コンラッドらは早々に出入口付近から離れ、自身の冒険者の経験を活かしてサバイバル生活を送っていたようだった。
当初はサポートメンバーとしてしか見ていなかったジーナとフェリックスであり、ぶっきらぼうなコンラッドの言われるがままに生活していたそうだ。
しかし、とある時。
コンラッドがちょっとした油断のせいでモンスターから不意打ちを受けかけた時、ジーナが身を呈してコンラッドを庇ったのだ。
聞くと、『あなたは自分なんかよりもっと役に立つから』だそうだ。
左腕はモンスターに噛まれてズタズタになっており、何度もリタイアも考えたが、使い物にならない、治療もできないのならと左腕を切り飛ばしたのだ。

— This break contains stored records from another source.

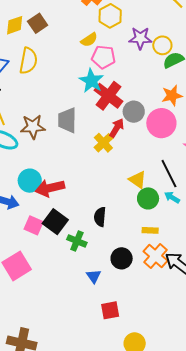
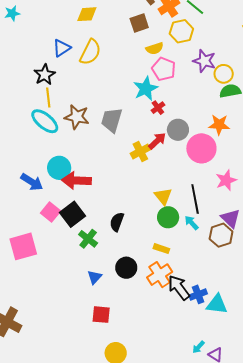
brown square: (38, 23) -> (139, 23), moved
red cross: (108, 96) -> (158, 108), size x0.5

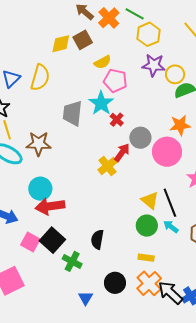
yellow diamond: (87, 14) -> (61, 44), moved
yellow hexagon: (181, 31) -> (148, 34), moved
gray trapezoid: (112, 120) -> (72, 113), moved
cyan circle: (59, 168) -> (40, 189), moved
yellow triangle: (163, 196) -> (150, 200), moved

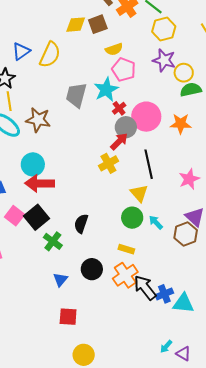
gray circle: (140, 138) -> (126, 127), moved
pink circle: (167, 152) -> (146, 117), moved
yellow cross: (107, 166) -> (108, 163), moved
black line: (170, 203) -> (149, 164), moved

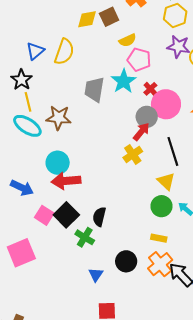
red cross: (119, 108) -> (150, 89), moved
black semicircle: (81, 224) -> (99, 217), moved

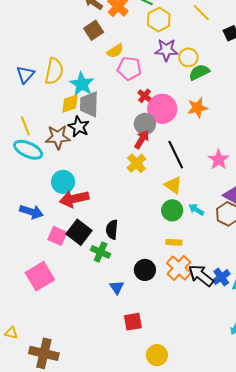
yellow diamond: (87, 19) -> (70, 104), moved
black star: (22, 80) -> (79, 127), moved
cyan star: (124, 81) -> (82, 84), moved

普段ぶっきらぼうなコンラッドであったが、この出来事を機に態度を改めたのだ。
「仲間を見捨てるのは王国兵として……いや、人としてやっちゃなんねぇ。ましてやそれが、俺みてえなゴロツキ風情の男のために一生治んねぇケガまで負ったんだからよ。」
「…それで感謝してたのか……」
「こう見えて、コンラッドさんはいい人なんですよ。普段はそうは見えないんですけどね。」
「役立たずだのなんだの言いながら、最後までこんな私を背負ってくれましたし!」
「て、てめぇら!!余計な事言うんじゃねぇ!!」
「でも、見直したわコンラッド。正直、あんたが同じ王国兵になっただなんてちょっと憂鬱だったけど。」
「ケッ!!小生意気な小娘が!!」
「…改めて、宜しく!コンラッドさん!」
「おうよ!!テメェらも、王国兵としてしょうもねぇことしやがったらタダじゃおかねぇからな!!」
コリンたちは互いの健闘を称えつつ、いつまでも楽しく食事をして賑やかに過ごしていた。